Rupture direction of each region of the main roof

In order to facilitate the analysis of the rupture law of the main roof, it is necessary to divide the main roof into regions. The main roof can be divided into the long-side region, the middle region and the short-side region, as shown in Fig. 3.

Fig. 3

Regions division of main roof.

The main bending moment that determines the rupture of each area is defined as the control bending moment. The control bending moment in the long-side region is the second PBM and is a negative bending moment, denoted as M_ck. The control bending moment in the middle region is the first PBM and is also the positive bending moment, denoted as M_zk. The control bending moment in the short-side region is the second PBM and is a negative bending moment, denoted as M_dk.

Rupture direction of the long-side region

Starting from the midpoint of the long side, a direction angle β is set between the length direction of the working face and the propulsion direction of the working face, as shown in Fig. 4a. The distribution of the control bending moment in the long-side region is shown in Fig. 4b.

Fig. 4

Distribution of M_ck: (a) β; and (b) M_ck.

It can be known from Fig. 4b that the point with the smallest control bending moment in the long-side region is the midpoint of the long side.
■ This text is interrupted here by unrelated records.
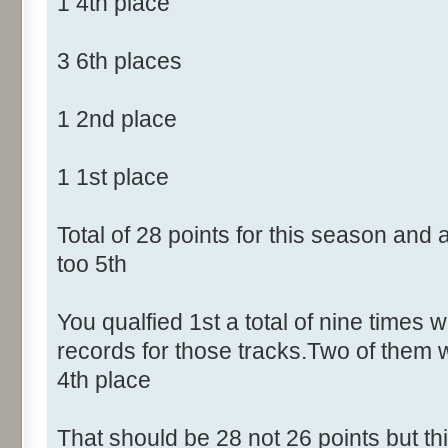
1 4th place
3 6th places
1 2nd place
1 1st place
Total of 28 points for this season and
too 5th
You qualfied 1st a total of nine times w
records for those tracks.Two of them 
4th place
That should be 28 not 26 points but t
When the long-side region breaks, this point breaks first. In the length direction of the working face, the control bending moments when the distances from the midpoint of the long side are 1 m, 2 m, 3 m, 4 m, 5 m and 6 m respectively are − 43.43 MN, −43.43 MN, −43.41 MN, −43.40 MN, −43.37 MN and − 43.34 MN respectively. In the propulsion direction of the working face, the control bending moments when the distances from the midpoint of the long side are 1 m, 2 m, 3 m, 4 m, 5 m and 6 m respectively are − 37.08 MN, −30.06 MN, −25.35 MN, −19.97 MN, −14.92 MN and − 10.19 MN respectively. In other directions, the control bending moments when the distances from the midpoint of the long side are 1 m, 2 m, 3 m, 4 m, 5 m and 6 m respectively are between the control bending moments in the length direction of the working face and the control bending moments in the propulsion direction of the working face, indicating that the control bending moments in the length direction of the working face are smaller than those in other directions, especially smaller than those in the propulsion direction of the working face. Correspondingly, the absolute value of the control bending moment in the length direction of the working face is greater than that in other directions. Therefore, when the main roof breaks, it extends along the length direction of the working face starting from the midpoint of the long side.
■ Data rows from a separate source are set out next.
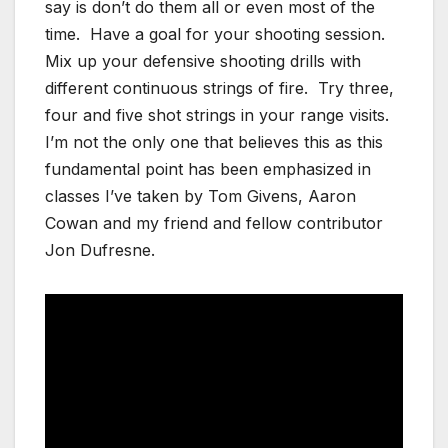
say is don’t do them all or even most of the
time. Have a goal for your shooting session.
Mix up your defensive shooting drills with
different continuous strings of fire. Try three,
four and five shot strings in your range visits.
I’m not the only one that believes this as this
fundamental point has been emphasized in
classes I’ve taken by Tom Givens, Aaron
Cowan and my friend and fellow contributor
Jon Dufresne.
The torque of the main roof is visualized, and the distribution of the torque is shown in Fig. 5.

Fig. 5

Distribution of torque.

The rupture of the long-side region is mainly caused by tensile failure. According to Eq. (11) and Fig. 5, the direction of the tensile failure is the propulsion direction of the working face, verifying that the rupture direction of the long-side region is the length direction of the working face.

Rupture direction of the middle region

Starting from the midpoint of the middle, a direction angle β is set between the length direction of the working face and the propulsion direction of the working face, as shown in Fig. 6a. The distribution of the control bending moment in the middle region is shown in Fig. 6b.

Fig. 6

Distribution of M_zk: (a) β; and (b) M_zk.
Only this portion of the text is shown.